Tajikistan became independent in late 1991 when the Soviet Union collapsed. By spring 1992, civil war broke out. The Pamiris in GBAO sided with the opponents of the government and during the 1992-1997 Tajik civil war, the opposition operated from bases in the mountains of western GBAO.

Khorog and border towns remained under government control due to the presence of Russian border guards based there, but Tajik authorities could not establish any control over GBAO.

This was the situation when the civil war ended in 1997. For the government to claim nominal control over GBAO, Tajik authorities were forced to work out deals with influential local figures, some of whom had been members of the armed opposition during the civil war.

Brutal, unrelenting crackdown: Rahmon (Credit: Tajik presidency).

Tajik President Emomali Rahmon came to power in November 1992 as speaker of parliament. Several years after the signing of the peace agreement, Rahmon started working to neutralise allies he needed during the civil war and political opponents.

Between 1997 and 2022, Rahmon’s government sent troops into GBAO several times to try to gain control over the region. Each time, this sparked violence that ended with a truce essentially preserving the status quo.

GBAO became the only place in Tajikistan where protests against government policies were possible, until May 2022. Since then, the government has not only neutralised any Pamiris who could potentially rally local support, authorities have also worked to reduce the influence of the Pamiris’ spiritual leader, the Aga Khan.

Nearly all the improvements made in GBAO since independence are connected to the Aga Khan and the Aga Khan Development Network (AKDN).

The AKDN paid for research into hybrid crops that could grow at high altitudes in GBAO, funded the construction of small power plants and built several important facilities.
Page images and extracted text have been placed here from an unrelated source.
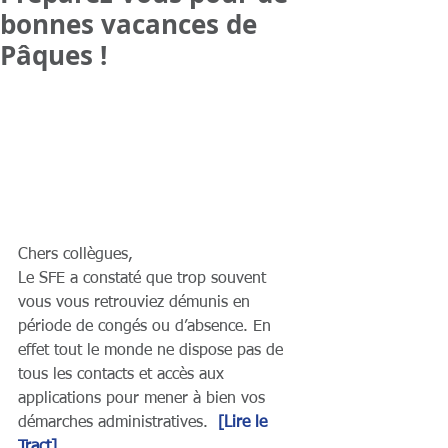
bonnes vacances de
Pâques !
Chers collègues,
Le SFE a constaté que trop souvent 
vous vous retrouviez démunis en 
période de congés ou d’absence. En 
effet tout le monde ne dispose pas de 
tous les contacts et accès aux 
applications pour mener à bien vos 
démarches administratives.  
[Lire le 
Tract]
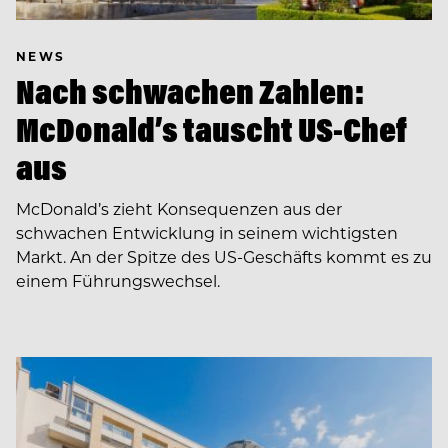
NEWS
Nach schwachen Zahlen:
McDonald’s tauscht US-Chef
aus
McDonald’s zieht Konsequenzen aus der
schwachen Entwicklung in seinem wichtigsten
Markt. An der Spitze des US-Geschäfts kommt es zu
einem Führungswechsel.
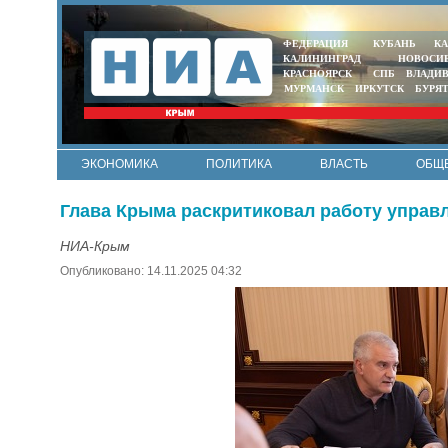
ФЕДЕРАЦИЯ
КУБАНЬ
КА
КАЛИНИНГРАД
НОВОСИ
КРАСНОЯРСК
СПБ
ВЛАДИ
МУРМАНСК
ИРКУТСК
БУРЯ
ЭКОНОМИКА
ПОЛИТИКА
ВЛАСТЬ
ОБЩ
Глава Крыма раскритиковал работу упра
НИА-Крым
Опубликовано: 14.11.2025 04:32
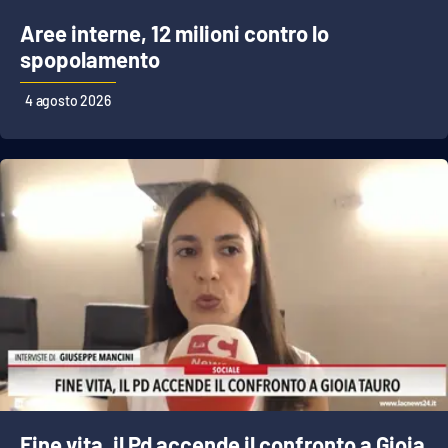
Parchi Marini Calabria
Aree interne, 12 milioni contro lo
spopolamento
Leggendo Alvaro insieme
4 agosto 2026
Imprese Di Calabria
Le perfidie di Antonella Grippo
Venti di comunicazione
STREAMING
LaC TV
LaC Network
Fine vita, il Pd accende il confronto a Gioia
LaC OnAir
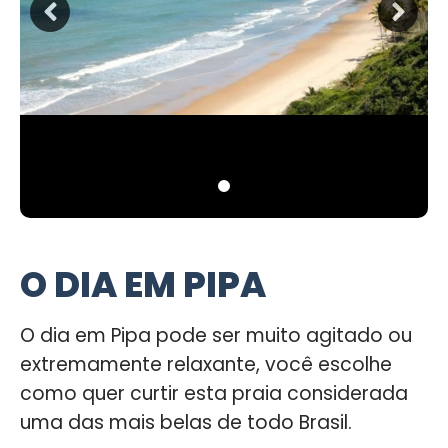
O DIA EM PIPA
O dia em Pipa pode ser muito agitado ou
extremamente relaxante, você escolhe
como quer curtir esta praia considerada
uma das mais belas de todo Brasil.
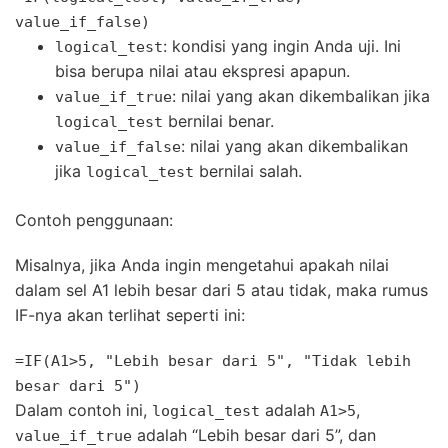
value_if_false)
: kondisi yang ingin Anda uji. Ini
logical_test
bisa berupa nilai atau ekspresi apapun.
: nilai yang akan dikembalikan jika
value_if_true
bernilai benar.
logical_test
: nilai yang akan dikembalikan
value_if_false
jika
bernilai salah.
logical_test
Contoh penggunaan:
Misalnya, jika Anda ingin mengetahui apakah nilai
dalam sel A1 lebih besar dari 5 atau tidak, maka rumus
IF-nya akan terlihat seperti ini:
=IF(A1>
5
,
"Lebih besar dari 5"
,
"Tidak lebih
besar dari 5"
)
Dalam contoh ini,
adalah
,
logical_test
A1>5
adalah “Lebih besar dari 5”, dan
value_if_true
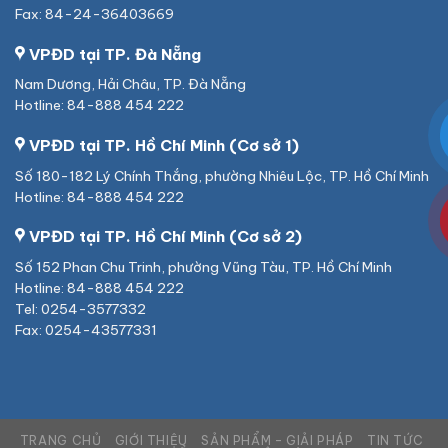
Fax: 84-24-36403669
VPĐD tại TP. Đà Nẵng
Nam Dương, Hải Châu, TP. Đà Nẵng
Hotline: 84-888 454 222
VPĐD tại TP. Hồ Chí Minh (Cơ sở 1)
Số 180-182 Lý Chính Thắng, phường Nhiêu Lộc, TP. Hồ Chí Minh
Hotline: 84-888 454 222
VPĐD tại TP. Hồ Chí Minh (Cơ sở 2)
Số 152 Phan Chu Trinh, phường Vũng Tàu, TP. Hồ Chí Minh
Hotline: 84-888 454 222
Tel: 0254-3577332
Fax: 0254-43577331
TRANG CHỦ
GIỚI THIỆU
SẢN PHẨM – GIẢI PHÁP
TIN TỨC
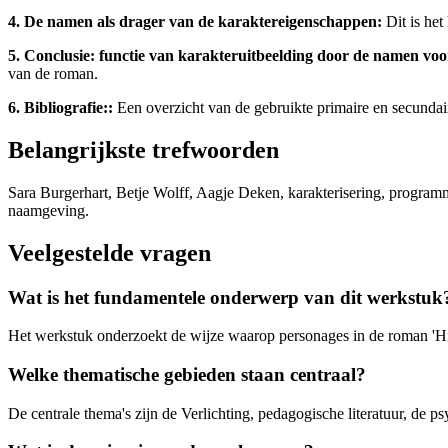
4. De namen als drager van de karaktereigenschappen:
Dit is het
5. Conclusie: functie van karakteruitbeelding door de namen vo
van de roman.
6. Bibliografie::
Een overzicht van de gebruikte primaire en secundai
Belangrijkste trefwoorden
Sara Burgerhart, Betje Wolff, Aagje Deken, karakterisering, program
naamgeving.
Veelgestelde vragen
Wat is het fundamentele onderwerp van dit werkstuk
Het werkstuk onderzoekt de wijze waarop personages in de roman 'Hi
Welke thematische gebieden staan centraal?
De centrale thema's zijn de Verlichting, pedagogische literatuur, de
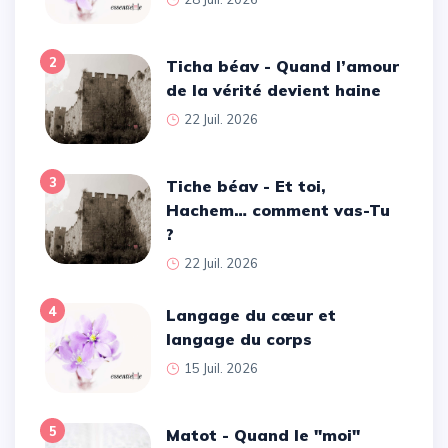
2
Ticha béav - Quand l’amour
de la vérité devient haine
22 Juil. 2026
3
Tiche béav - Et toi,
Hachem… comment vas-Tu
?
22 Juil. 2026
4
Langage du cœur et
langage du corps
15 Juil. 2026
5
Matot - Quand le ''moi''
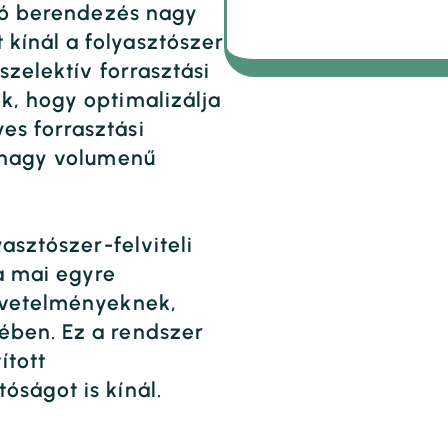
oló berendezés nagy
kínál a folyasztószer
szelektív forrasztási
k, hogy optimalizálja
es forrasztási
g nagy volumenű
yasztószer-felviteli
a mai egyre
követelményeknek,
ében. Ez a rendszer
ított
óságot is kínál.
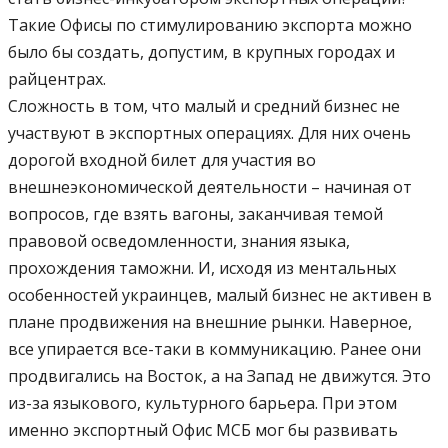
Такие Офисы по стимулированию экспорта можно
было бы создать, допустим, в крупных городах и
райцентрах.
Сложность в том, что малый и средний бизнес не
участвуют в экспортных операциях. Для них очень
дорогой входной билет для участия во
внешнеэкономической деятельности – начиная от
вопросов, где взять вагоны, заканчивая темой
правовой осведомленности, знания языка,
прохождения таможни. И, исходя из ментальных
особенностей украинцев, малый бизнес не активен в
плане продвижения на внешние рынки. Наверное,
все упирается все-таки в коммуникацию. Ранее они
продвигались на Восток, а на Запад не движутся. Это
из-за языкового, культурного барьера. При этом
именно экспортный Офис МСБ мог бы развивать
In August 2022, the government seized a park in Khorog that the AKDN built and owned. Next to be seized were hotels, a medical centre and other property funded and owned by the AKDN. Tajik authorities also cancelled the licence of the Aga Khan’s lyceum in Khorog, and the government is currently in a court battle to take the University of Central Asia the Aga Khan built in Khorog.

Additionally, in early 2023, the government banned Ismaili home prayers and ordered GBAO residents to remove portraits of the Aga Khan.

On top of everything, Prince Karim Aga Khan IV, who had done so much for the Pamiris in GBAO, died in early February this year.

No help in sight

President Rahmon has been able to abuse the Pamiris with hardly any outcry heard from the international community.

Tajikistan is considered something of a front line against terrorist threats emanating from neighbouring Afghanistan. Even democratic governments are concerned about what could happen if Rahmon’s government was overthrown.

Rahmon has hyped up the threat from Afghanistan and taken advantage of the cautious foreign policies of many countries towards Tajikistan to crush domestic opposition, keep the country’s people impoverished, while his family and cronies have grown rich, and now eliminate the Pamiris.